> _Task prompt_: Isolate every line in the records below with "voor" in it.
━━━━━ Supplied data
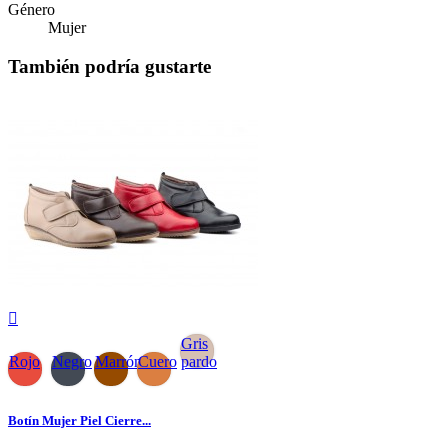
Género
Mujer
También podría gustarte

Gris
Rojo
Negro
Marrón
Cuero
pardo
Botín Mujer Piel Cierre...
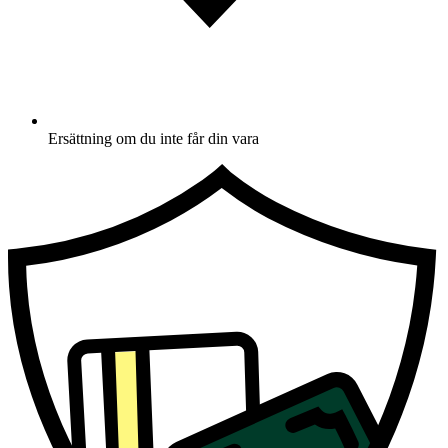
Ersättning om du inte får din vara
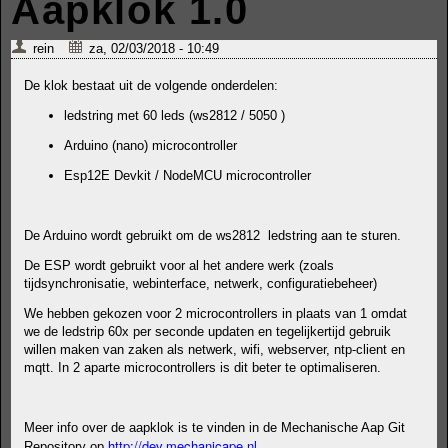
Aapklok 1.0
rein
za, 02/03/2018 - 10:49
De klok bestaat uit de volgende onderdelen:
ledstring met 60 leds (ws2812 / 5050 )
Arduino (nano) microcontroller
Esp12E Devkit / NodeMCU microcontroller
De Arduino wordt gebruikt om de ws2812 ledstring aan te sturen.
De ESP wordt gebruikt voor al het andere werk (zoals
tijdsynchronisatie, webinterface, netwerk, configuratiebeheer)
We hebben gekozen voor 2 microcontrollers in plaats van 1 omdat
we de ledstrip 60x per seconde updaten en tegelijkertijd gebruik
willen maken van zaken als netwerk, wifi, webserver, ntp-client en
mqtt. In 2 aparte microcontrollers is dit beter te optimaliseren.
Meer info over de aapklok is te vinden in de Mechanische Aap Git
http://dev.mechanicape.nl
Repository op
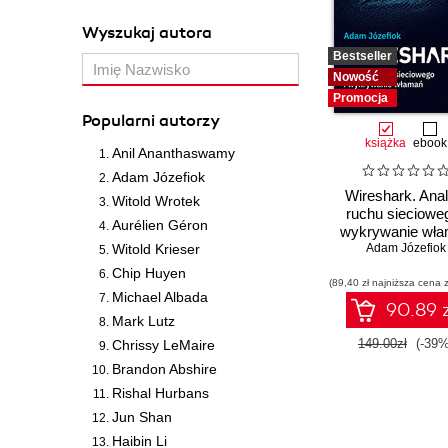
Wyszukaj autora
Bestseller
Nowość
Promocja
Popularni autorzy
książka
ebook
Anil Ananthaswamy
Adam Józefiok
Wireshark. Anal
Witold Wrotek
ruchu siecioweg
Aurélien Géron
wykrywanie wł
Witold Krieser
Adam Józefiok
Chip Huyen
(89,40 zł najniższa cena z
Michael Albada
90.89 z
Mark Lutz
149.00zł
(-39%
Chrissy LeMaire
Brandon Abshire
Rishal Hurbans
Jun Shan
Haibin Li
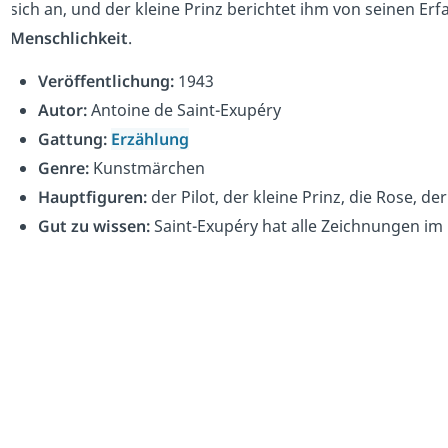
sich an, und der kleine Prinz berichtet ihm von seinen 
Menschlichkeit
.
Veröffentlichung:
1943
Autor:
Antoine de Saint-Exupéry
Gattung:
Erzählung
Genre:
Kunstmärchen
Hauptfiguren:
der Pilot, der kleine Prinz, die Rose, de
Gut zu wissen:
Saint-Exupéry hat alle Zeichnungen im 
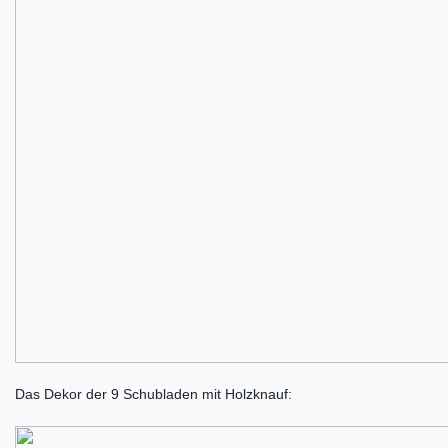
Das Dekor der 9 Schubladen mit Holzknauf:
━━━━━━━━━━
> _Answer box_:
De ESP wordt gebruikt voor al het andere werk (zoals
We hebben gekozen voor 2 microcontrollers in plaats van 1 omdat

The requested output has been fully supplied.